LA ANCIANA

LA ANCIANA

 

TERCERA PARTE 3/3

Tome usted señora, para que pueda ayudarse. Y sacando la mano del bolsillo le puso en su mano dos pesetas. Por un momento pensé que ya no tenía que darle dinero, pero la mirada de José me devolvió a la realidad. Así que saqué las dos pesetas que había apartado y las deposité en su mano, a la vez que me despedía del café. La mirada de agradecimiento que emanaba de esos ojos hundidos en una especie de cavernas, fruto de la edad, de las necesidades y posiblemente de dolencias que desconocíamos, no la podré olvidar nunca. José apretó su mano con cariño y nos despedimos.

 

Nos encaminamos a buscar los churros en una parada que se instalaba los domingos por las mañanas, la clientela abundaba ese día en horas tempranas. Pedimos los churros y comenzamos a comerlos con marcada flema, para de ese modo saborearlos mejor y que saciaran más, pues la cantidad de porras no era abundante dada nuestra economía. Miré hacía el suelo, y me pareció ver un brillo entre los papeles esparcidos por el piso. En principio no le di importancia y seguí degustando el exquisito manjar. Pero un rayo de sol, tímido pero con la suficiente intensidad, hizo que ese brillo se acentuara, despidiendo destellos que me llegaban a los ojos.
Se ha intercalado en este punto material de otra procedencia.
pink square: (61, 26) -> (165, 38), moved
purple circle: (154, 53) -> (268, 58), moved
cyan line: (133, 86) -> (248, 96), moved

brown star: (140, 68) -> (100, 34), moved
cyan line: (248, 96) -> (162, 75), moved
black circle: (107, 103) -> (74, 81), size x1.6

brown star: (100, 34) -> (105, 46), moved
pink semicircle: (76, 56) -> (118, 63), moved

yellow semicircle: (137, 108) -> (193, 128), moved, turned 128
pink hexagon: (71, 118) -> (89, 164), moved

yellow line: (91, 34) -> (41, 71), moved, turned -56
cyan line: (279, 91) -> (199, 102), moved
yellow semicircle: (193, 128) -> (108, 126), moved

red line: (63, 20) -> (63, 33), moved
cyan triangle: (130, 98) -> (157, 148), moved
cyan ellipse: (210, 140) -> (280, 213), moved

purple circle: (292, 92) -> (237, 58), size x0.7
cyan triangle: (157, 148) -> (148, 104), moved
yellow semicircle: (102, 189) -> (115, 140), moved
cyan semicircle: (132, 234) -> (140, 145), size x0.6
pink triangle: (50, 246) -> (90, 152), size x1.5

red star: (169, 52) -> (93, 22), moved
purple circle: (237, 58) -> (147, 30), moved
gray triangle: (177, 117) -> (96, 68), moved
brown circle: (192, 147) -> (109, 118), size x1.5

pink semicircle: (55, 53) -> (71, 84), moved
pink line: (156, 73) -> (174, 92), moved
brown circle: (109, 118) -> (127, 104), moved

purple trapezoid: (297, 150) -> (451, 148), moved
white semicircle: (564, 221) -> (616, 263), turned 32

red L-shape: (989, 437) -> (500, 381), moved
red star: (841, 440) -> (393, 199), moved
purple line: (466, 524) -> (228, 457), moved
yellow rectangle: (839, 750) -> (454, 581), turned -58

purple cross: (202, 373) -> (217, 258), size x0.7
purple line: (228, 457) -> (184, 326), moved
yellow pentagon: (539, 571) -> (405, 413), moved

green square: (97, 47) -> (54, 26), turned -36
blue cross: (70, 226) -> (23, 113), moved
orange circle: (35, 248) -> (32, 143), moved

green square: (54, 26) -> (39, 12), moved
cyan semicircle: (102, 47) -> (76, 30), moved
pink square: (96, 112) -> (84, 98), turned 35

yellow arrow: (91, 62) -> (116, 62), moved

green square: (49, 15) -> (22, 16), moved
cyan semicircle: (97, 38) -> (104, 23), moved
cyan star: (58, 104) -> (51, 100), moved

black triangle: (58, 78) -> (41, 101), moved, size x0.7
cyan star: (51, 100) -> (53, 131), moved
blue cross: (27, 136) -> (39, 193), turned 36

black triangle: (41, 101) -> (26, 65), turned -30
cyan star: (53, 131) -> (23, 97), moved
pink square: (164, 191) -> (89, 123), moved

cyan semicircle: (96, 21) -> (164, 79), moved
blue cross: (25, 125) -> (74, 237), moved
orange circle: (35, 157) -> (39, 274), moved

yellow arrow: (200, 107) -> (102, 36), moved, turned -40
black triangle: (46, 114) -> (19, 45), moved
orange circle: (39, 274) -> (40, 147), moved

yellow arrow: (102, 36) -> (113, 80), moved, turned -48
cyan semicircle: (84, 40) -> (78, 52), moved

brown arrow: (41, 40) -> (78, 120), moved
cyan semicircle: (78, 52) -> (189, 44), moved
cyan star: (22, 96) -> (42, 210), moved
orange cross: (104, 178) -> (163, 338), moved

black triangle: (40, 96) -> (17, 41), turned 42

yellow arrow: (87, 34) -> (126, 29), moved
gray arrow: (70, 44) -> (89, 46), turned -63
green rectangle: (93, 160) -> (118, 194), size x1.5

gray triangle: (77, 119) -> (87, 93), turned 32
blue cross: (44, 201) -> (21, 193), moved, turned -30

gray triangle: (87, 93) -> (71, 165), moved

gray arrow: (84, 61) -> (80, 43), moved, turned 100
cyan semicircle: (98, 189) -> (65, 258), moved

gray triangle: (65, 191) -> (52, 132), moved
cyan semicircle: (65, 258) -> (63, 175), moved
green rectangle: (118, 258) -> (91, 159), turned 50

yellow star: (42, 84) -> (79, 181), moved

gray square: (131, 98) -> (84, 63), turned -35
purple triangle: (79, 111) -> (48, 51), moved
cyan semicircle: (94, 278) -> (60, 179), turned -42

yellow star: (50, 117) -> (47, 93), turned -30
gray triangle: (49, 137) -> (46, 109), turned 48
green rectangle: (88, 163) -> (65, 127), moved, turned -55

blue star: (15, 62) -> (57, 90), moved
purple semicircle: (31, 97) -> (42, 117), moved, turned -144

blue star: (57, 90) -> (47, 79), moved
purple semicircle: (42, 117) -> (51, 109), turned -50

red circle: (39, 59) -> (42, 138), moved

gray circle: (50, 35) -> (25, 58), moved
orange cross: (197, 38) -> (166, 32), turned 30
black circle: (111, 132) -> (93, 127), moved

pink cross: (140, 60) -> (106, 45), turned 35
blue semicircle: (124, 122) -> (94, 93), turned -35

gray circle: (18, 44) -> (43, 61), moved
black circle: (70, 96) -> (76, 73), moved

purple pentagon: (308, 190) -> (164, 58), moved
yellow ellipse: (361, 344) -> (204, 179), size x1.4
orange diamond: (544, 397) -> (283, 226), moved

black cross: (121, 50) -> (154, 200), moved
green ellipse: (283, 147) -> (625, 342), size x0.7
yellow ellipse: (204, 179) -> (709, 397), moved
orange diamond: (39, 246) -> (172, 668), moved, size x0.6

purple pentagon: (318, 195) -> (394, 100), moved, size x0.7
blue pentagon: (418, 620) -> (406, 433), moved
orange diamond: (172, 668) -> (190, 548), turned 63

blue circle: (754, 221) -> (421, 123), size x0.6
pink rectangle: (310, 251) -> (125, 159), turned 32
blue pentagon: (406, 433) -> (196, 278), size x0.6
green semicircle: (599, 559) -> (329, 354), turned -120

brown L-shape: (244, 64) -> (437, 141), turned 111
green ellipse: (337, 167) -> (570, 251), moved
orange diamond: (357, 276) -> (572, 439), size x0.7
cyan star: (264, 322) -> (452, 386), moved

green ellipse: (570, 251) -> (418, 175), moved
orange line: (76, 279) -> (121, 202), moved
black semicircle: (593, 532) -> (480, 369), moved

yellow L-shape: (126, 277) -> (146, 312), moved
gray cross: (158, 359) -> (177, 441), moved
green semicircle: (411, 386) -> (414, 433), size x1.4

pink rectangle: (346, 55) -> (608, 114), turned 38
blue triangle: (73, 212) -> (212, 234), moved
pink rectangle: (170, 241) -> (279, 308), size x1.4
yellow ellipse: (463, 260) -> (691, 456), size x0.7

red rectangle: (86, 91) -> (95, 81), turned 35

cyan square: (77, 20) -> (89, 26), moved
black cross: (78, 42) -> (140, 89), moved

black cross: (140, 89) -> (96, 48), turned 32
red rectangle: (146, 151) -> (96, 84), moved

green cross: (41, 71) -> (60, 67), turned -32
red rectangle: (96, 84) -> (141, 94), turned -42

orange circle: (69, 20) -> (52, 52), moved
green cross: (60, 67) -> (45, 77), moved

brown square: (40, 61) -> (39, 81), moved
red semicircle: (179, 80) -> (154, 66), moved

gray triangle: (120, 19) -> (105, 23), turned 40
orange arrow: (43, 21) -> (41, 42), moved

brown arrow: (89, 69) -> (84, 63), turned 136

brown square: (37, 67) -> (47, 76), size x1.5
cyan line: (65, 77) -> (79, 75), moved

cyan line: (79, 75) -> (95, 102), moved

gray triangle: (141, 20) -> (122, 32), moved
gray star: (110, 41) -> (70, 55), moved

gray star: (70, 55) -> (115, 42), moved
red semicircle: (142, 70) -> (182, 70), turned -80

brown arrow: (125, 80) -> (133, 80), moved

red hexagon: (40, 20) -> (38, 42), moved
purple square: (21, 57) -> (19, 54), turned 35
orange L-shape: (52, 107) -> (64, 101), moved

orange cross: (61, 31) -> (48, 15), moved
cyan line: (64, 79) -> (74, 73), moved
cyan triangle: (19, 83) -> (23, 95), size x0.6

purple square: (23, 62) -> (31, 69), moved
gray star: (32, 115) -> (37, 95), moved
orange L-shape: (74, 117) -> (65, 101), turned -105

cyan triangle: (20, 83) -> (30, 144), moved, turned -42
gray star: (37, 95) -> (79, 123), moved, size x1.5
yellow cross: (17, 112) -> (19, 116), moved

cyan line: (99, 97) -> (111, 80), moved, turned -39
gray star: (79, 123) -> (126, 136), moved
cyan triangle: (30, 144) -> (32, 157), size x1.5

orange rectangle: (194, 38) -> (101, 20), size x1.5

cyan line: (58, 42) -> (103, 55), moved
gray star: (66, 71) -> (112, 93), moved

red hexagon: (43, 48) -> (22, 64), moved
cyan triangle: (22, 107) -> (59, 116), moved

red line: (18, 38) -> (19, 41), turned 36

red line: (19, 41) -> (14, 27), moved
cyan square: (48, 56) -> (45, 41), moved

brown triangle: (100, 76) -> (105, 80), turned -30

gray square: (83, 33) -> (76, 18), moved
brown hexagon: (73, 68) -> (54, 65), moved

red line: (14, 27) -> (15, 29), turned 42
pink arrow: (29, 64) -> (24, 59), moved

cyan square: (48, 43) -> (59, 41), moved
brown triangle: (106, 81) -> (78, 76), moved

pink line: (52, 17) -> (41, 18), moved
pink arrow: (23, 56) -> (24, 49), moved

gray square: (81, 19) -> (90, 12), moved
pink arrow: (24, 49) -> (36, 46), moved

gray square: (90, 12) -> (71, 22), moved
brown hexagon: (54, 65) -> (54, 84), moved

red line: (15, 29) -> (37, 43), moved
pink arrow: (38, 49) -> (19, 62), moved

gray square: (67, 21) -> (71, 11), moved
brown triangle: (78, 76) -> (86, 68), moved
Me acerqué y removí los papeles, encontrando para mi sorpresa un duro. ¡Cinco pesetas! No me lo podía creer.  Se las enseñe a José mientras inquiría con la mirada, para saber qué debería hacer. Él con su mirada de aprobación, me dijo sin palabras que eran mías. Así que pedí otras dos pesetas de porras. Y estas aún estaban mejor. Seguimos caminando y nos adentramos en el parque y ya llegando al estanque de los patos me dijo:

 

  1. ─ Ves algo o alguien te ha premiado tu buena obra. No siempre se tiene la suerte de obtener la recompensa en forma tan rápida, pero al final siempre llega. Y en caso de que no se produzca, el saber que has ayudado a alguien que lo precisa, produce una sensación incomparable, que se sobrepone por encima de tus necesidades.

 

Lo miré, y asentí con la cabeza. Cuando vi la ternura de aquella buena mujer al recibir lo poco que le había entregado, me habían entrado ganas de darle el resto del dinero. Y después sentía mi pecho henchido de orgullo por haber tenido el coraje de entregarle ese dinero que atesoraba para el café. Aprendí, que una buena obra, realizada con el corazón, llena más que un café, y que cuando ayudas a alguien no debes hacerlo con superioridad, sino de igual a igual y con bondad.